The supplier or demandant in a trade route can open a dispute to request moderator resolution. When a dispute is opened, the arbitration smart contract assigns the case to a non partisan moderator who gathers claims and evidence from both parties and sets a resolution accordingly. The smart contract then executes rules based on the resolution set by the moderator, causing the Stake to either be unlocked back to the supplier or transferred to demandant to resolve the dispute.
Efficient Trade Negotiations
Inefficient verbal trade negotiations are replaced by the ability to send, receive, accept, and decline trade negotiations efficiently and systematically using smart contract actions that are provably fair, transparent and verifiable, and can scale to process thousands of actions throughput per second.

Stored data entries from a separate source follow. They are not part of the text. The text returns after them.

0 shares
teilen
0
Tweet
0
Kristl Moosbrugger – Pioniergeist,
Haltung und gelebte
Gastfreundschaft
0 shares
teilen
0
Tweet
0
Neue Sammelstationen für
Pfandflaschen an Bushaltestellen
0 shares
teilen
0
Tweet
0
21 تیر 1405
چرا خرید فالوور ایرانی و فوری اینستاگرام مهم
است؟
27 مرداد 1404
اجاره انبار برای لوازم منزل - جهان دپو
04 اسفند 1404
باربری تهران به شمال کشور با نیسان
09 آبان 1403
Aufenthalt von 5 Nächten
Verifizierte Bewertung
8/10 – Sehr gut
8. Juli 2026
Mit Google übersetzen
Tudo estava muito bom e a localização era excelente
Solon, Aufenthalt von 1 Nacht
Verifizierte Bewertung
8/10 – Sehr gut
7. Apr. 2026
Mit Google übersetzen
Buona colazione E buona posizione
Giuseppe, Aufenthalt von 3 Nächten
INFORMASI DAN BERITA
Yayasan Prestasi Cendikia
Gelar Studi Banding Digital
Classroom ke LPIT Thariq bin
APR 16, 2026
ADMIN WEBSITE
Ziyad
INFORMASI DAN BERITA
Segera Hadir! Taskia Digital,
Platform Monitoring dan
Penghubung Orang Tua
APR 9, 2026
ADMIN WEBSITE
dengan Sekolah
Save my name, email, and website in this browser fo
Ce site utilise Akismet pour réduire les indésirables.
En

Objective User Trade Reputation
Rather than using the standard subjective review comments that are often misleading and fueled by personality and emotions, TradeStuff displays user’s objective trade history from which reputation can be derived. Successful trades without dispute are considered positive, disputed trades won are considered neutral, and disputed trades lost are considered negative.
Trade Options Algorithm
An options algorithm maps offers and derives potential trade options presented to users, who can accept an option to crate a bilateral or multilateral trade, or can decline. A trade option is effectively an algorithmically identified option to create a trade with the specified supply (delivering) in exchange for the specified demand (receiving).

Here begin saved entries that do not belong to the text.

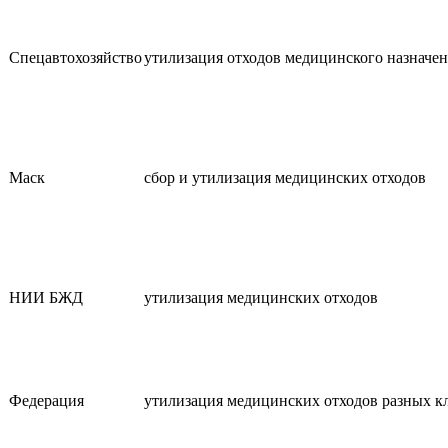
Спецавтохозяйство
утилизация отходов медицинского назначе
Маск
сбор и утилизация медицинских отходов
НИИ БЖД
утилизация медицинских отходов
Федерация
утилизация медицинских отходов разных к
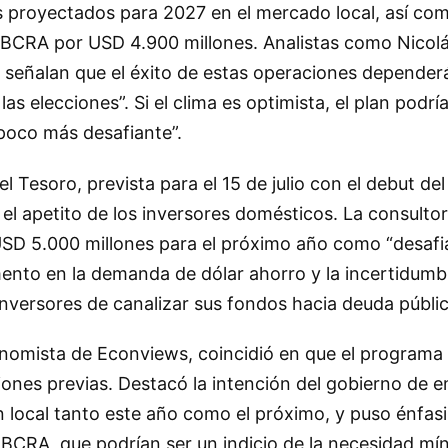
s proyectados para 2027 en el mercado local, así com
 BCRA por USD 4.900 millones. Analistas como Nicolá
), señalan que el éxito de estas operaciones depender
as elecciones”. Si el clima es optimista, el plan podrí
 poco más desafiante”.
el Tesoro, prevista para el 15 de julio con el debut de
 el apetito de los inversores domésticos. La consulto
 USD 5.000 millones para el próximo año como “desafi
ento en la demanda de dólar ahorro y la incertidumbr
 inversores de canalizar sus fondos hacia deuda públic
onomista de Econviews, coincidió en que el programa 
iones previas. Destacó la intención del gobierno de e
ón local tanto este año como el próximo, y puso énfasi
BCRA, que podrían ser un indicio de la necesidad mí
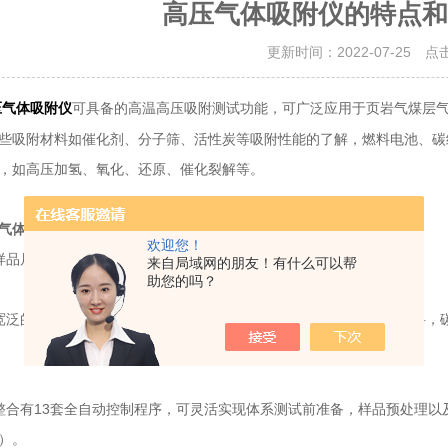
高压气体吸附仪的特点和
更新时间：2022-07-25 点
可具备的高温高压吸附测试功能，可广泛应用于页岩气煤层
压气体吸附仪
些吸附材料如催化剂、分子筛、活性炭等吸附性能的了解，燃料电池、碳
，如高压加氢、氧化、还原、催化裂解等。
气体吸附仪
的主要特点：
欢迎您！
品尺寸范围宽广。
来自局域网的朋友！有什么可以帮
助您的吗？
的样品种类可满足不同领域及相关材料的研究需求（包括储氢材料，碳
有13套全自动控制程序，可灵活实现体系测试前准备，样品预处理以及
试）。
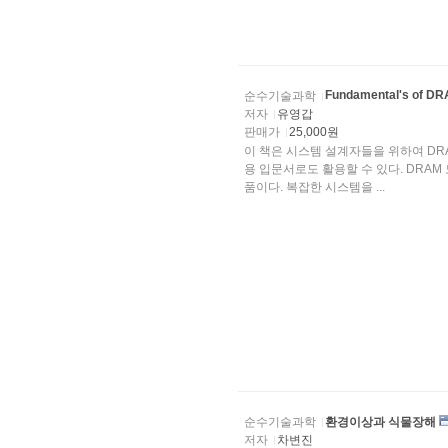
Fundamental's of DR
순수기술과학
저자
유영갑
판매가
25,000원
이 책은 시스템 설계자들을 위하여 DR
용 입문서로도 활용할 수 있다. DRAM 모듈은 통신, 제어, 컴퓨터 등 시스템 온 칩의 필수적인 부분
품이다. 복잡한 시스템을 ...
순수기술과학
환경이상과 식물장해
저자
차변진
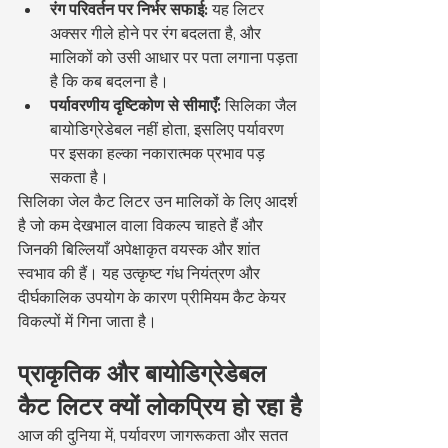
रंग परिवर्तन पर निर्भर सफाई:
 यह लिटर 
अक्सर गीले होने पर रंग बदलता है, और 
मालिकों को उसी आधार पर पता लगाना पड़ता 
है कि कब बदलना है।
पर्यावरणीय दृष्टिकोण से सीमाएँ:
 सिलिका जैल 
बायोडिग्रेडेबल नहीं होता, इसलिए पर्यावरण 
पर इसका हल्का नकारात्मक प्रभाव पड़ 
सकता है।
सिलिका जेल कैट लिटर उन मालिकों के लिए आदर्श 
है जो कम देखभाल वाला विकल्प चाहते हैं और 
जिनकी बिल्लियाँ अपेक्षाकृत वयस्क और शांत 
स्वभाव की हैं। यह उत्कृष्ट गंध नियंत्रण और 
दीर्घकालिक उपयोग के कारण प्रीमियम कैट केयर 
विकल्पों में गिना जाता है।
प्राकृतिक और बायोडिग्रेडेबल 
कैट लिटर क्यों लोकप्रिय हो रहा है
आज की दुनिया में, पर्यावरण जागरूकता और सतत 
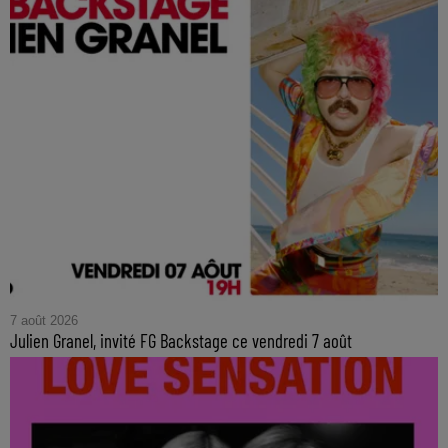
7 août 2026
Julien Granel, invité FG Backstage ce vendredi 7 août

Multilateral Trade Mapping Algorithm
To expand user trading options, otherwise limited by the “coincidence of wants”, TradeStuff features algorithmic multilateral indirect trade mapping.

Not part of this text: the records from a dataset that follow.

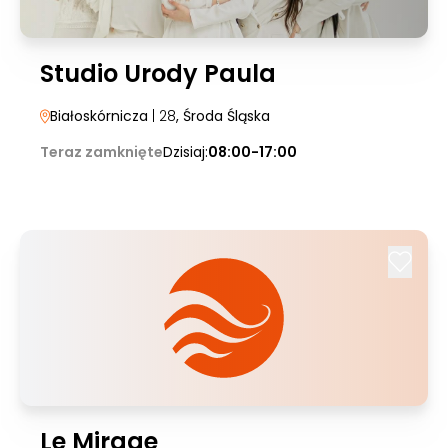
Studio Urody Paula
Białoskórnicza
| 28
, Środa Śląska
Teraz zamknięte
Dzisiaj:
08:00-17:00
Le Mirage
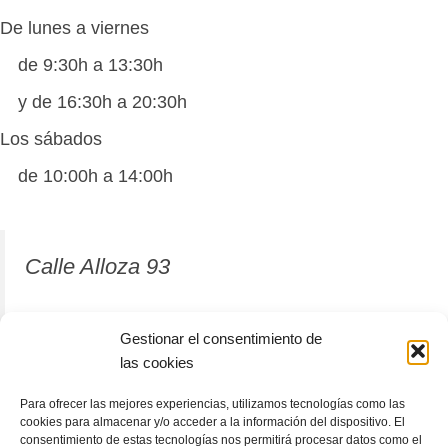
De lunes a viernes
de 9:30h a 13:30h
y de 16:30h a 20:30h
Los sábados
de 10:00h a 14:00h
Calle Alloza 93
12001 Castellón de la Plana
Gestionar el consentimiento de
las cookies
964 81 37 63
Para ofrecer las mejores experiencias, utilizamos tecnologías como las
cookies para almacenar y/o acceder a la información del dispositivo. El
consentimiento de estas tecnologías nos permitirá procesar datos como el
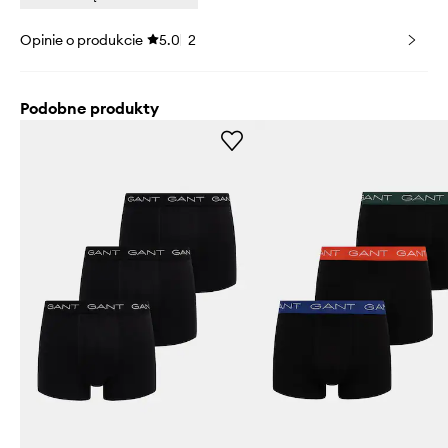
Opinie o produkcie
5.0
2
Podobne produkty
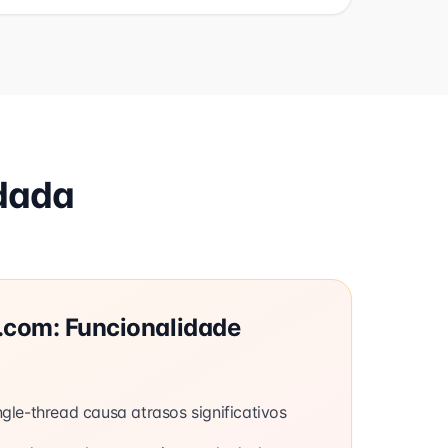
dada
.com: Funcionalidade
gle-thread causa atrasos significativos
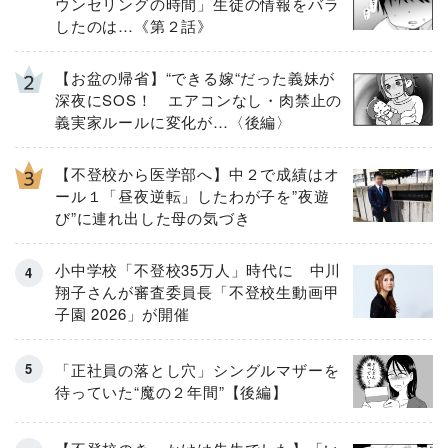
ウンセリングの時間」生徒の情報をバラ
したのは…《第２話》
【お盆の帰省】“できる嫁“だった義妹が
深夜にSOS！ エアコンなし・肉禁止の
義実家ルールに変化が…〈後編〉
【不登校から医学部へ】中２で成績はオ
ール１「昼夜逆転」したわが子を”夜遊
び”に連れ出した母の気づき
小中学校「不登校35万人」時代に 中川
翔子さんが審査委員長「不登校生動画甲
子園 2026」が開催
「正社員の落とし穴」シングルマザーを
待っていた“魔の２年間”【後編】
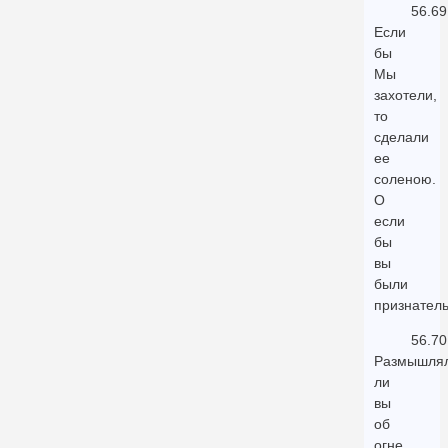
56.69
Если
бы
Мы
захотели,
то
сделали
ее
соленою.
О
если
бы
вы
были
признател
56.70
Размышля
ли
вы
об
огне,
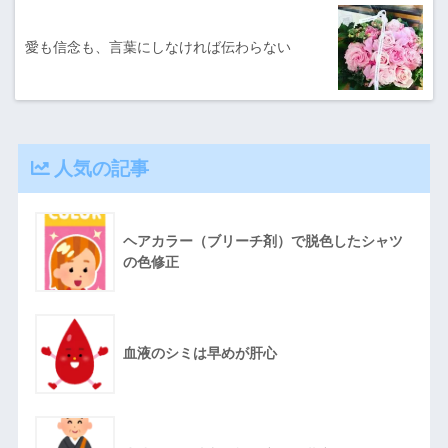
愛も信念も、言葉にしなければ伝わらない
人気の記事
ヘアカラー（ブリーチ剤）で脱色したシャツ
の色修正
血液のシミは早めが肝心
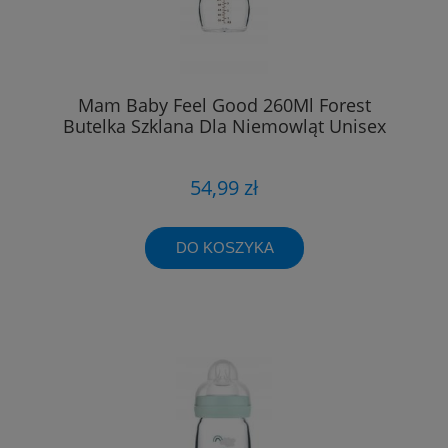
Mam Baby Feel Good 260Ml Forest
Butelka Szklana Dla Niemowląt Unisex
54,99 zł
DO KOSZYKA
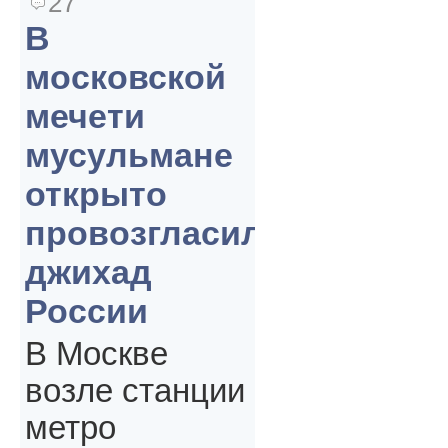
27
В
московской
мечети
мусульмане
открыто
провозгласили
джихад
России
В Москве
возле станции
метро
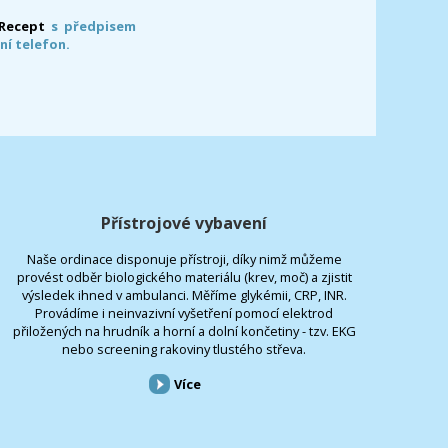
-Recept
s předpisem
ní telefon.
Přístrojové vybavení
Naše ordinace disponuje přístroji, díky nimž můžeme
provést odběr biologického materiálu (krev, moč) a zjistit
výsledek ihned v ambulanci. Měříme glykémii, CRP, INR.
Provádíme i neinvazivní vyšetření pomocí elektrod
přiložených na hrudník a horní a dolní končetiny - tzv. EKG
nebo screening rakoviny tlustého střeva.
Více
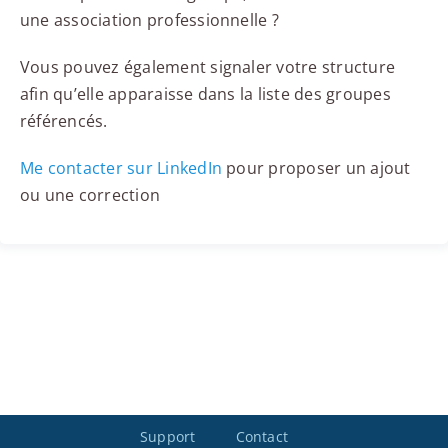
une association professionnelle ?
Vous pouvez également signaler votre structure
afin qu’elle apparaisse dans la liste des groupes
référencés.
Me contacter sur LinkedIn
pour proposer un ajout
ou une correction
Support
Contact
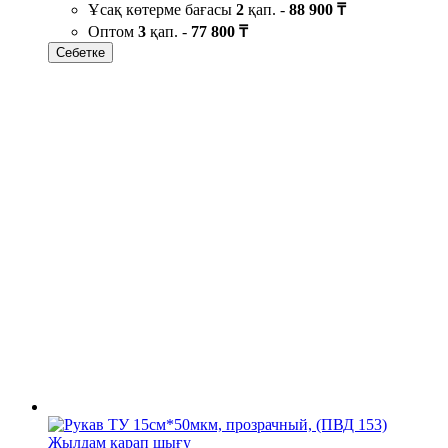
Ұсақ көтерме бағасы
2
қап. -
88 900 ₸
Оптом
3
қап. -
77 800 ₸
Себетке
Жылдам қарап шығу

In a bilateral peer-to-peer trade illustrated below, two parties trade stuff with each other, only if each party has stuff the other wants.
In multilateral peer-to-peer-to-peer trade, a user does not need to have a coincidence of wants to satisfy a trade. The multilateral trade mapping algorithm maps indirect routes to create a trade that satisfies all the supply and demand in a trade. In the following example of a multilateral trade, the owner of Stuff A received Stuff C in the trade, without having to possess any items wanted by User C.
Advanced Trades – Value Sharding and Bundling
In the near future, value sharding and quantity bundling will allow for more flexible trade route possibilities and further increase the chances of success. As illustrated below, if User C makes trade offer for the Stuff of User D, User D has the option to trade for the Stuff of User A, B or C. Users can trade Stuff in different relative quantities and/or value; a trade that would otherwise likely prove impossible. In the below example, all Users send and receive the same total value of Stuff, but the transactions involve different Users and different quantities & values of individual Stuff. This gives liquidity to the value of Stuff, unlocking its purchasing power.
No Trading Fees
The TradeStuff Platform is free to sign up and trade on. No user or trading fees are charged by the TradeStuff Platform, allowing feeless transactions. Accounts are only limited based on User Stake balance.
Simplicity and Ease of Use
TradeStuff’s complex and robust blockchain technology runs behind the scenes, providing users with an intuitive and user-friendly front facing interface.
The TradeStuff Platform allows Users to monetize owned stuff by unlocking its purchasing power and using it to acquire other Stuff in the Stuff marketplace, without having to use money as a medium of exchange. TradeStuff makes barter easy, efficient, and secure.